- Sumerpur Location in Uttar Pradesh, India
- Coordinates: 27°05′18″N 79°09′30″E﻿ / ﻿27.08847°N 79.15845°E
- Country: India
- State: Uttar Pradesh
- District: Mainpuri
- Tehsil: Bhongaon

Area
- • Total: 1.274 km^{2} (0.492 sq mi)

Population (2011)
- • Total: 555
- • Density: 436/km^{2} (1,130/sq mi)
- Time zone: UTC+5:30 (IST)

= Sumerpur, Mainpuri =

Village in Uttar Pradesh, India

Sumerpur is a village in Jagir block of Mainpuri district, Uttar Pradesh. As of 2011, it has a total population of 555, in 99 households.

== Demographics ==
As of 2011, Sumerpur had a population of 55, in 99 households. This population was 52.6% male (286) and 47.4% female (269). The 0-6 age group numbered 97 (54 male and 43 female), or 19.1% of the total population. 219 residents were members of Scheduled Castes, or 44.7% of the total.

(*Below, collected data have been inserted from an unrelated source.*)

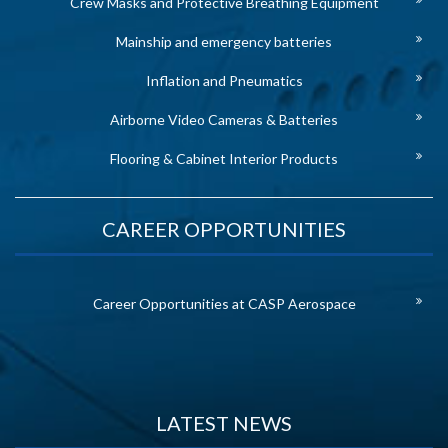
Crew Masks and Protective Breathing Equipment
Mainship and emergency batteries
Inflation and Pneumatics
Airborne Video Cameras & Batteries
Flooring & Cabinet Interior Products
CAREER OPPORTUNITIES
Career Opportunities at CASP Aerospace
LATEST NEWS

The 1981 census recorded Sumerpur as having a population of 358 people, in 74 households.

The 1961 census recorded Sumerpur as comprising 2 hamlets, with a total population of 148 people (89 male and 59 female), in 35 households and 21 physical houses. The area of the village was given as 323 acres.

== Infrastructure ==
As of 2011, Sumerpur had 1 primary school; it did not have any healthcare facilities. Drinking water was provided by tap, well, hand pump, and tube well; there were no public toilets. The village had a post office but no public library; there was at least some access to electricity for all purposes. Streets were made of both kachcha and pakka materials.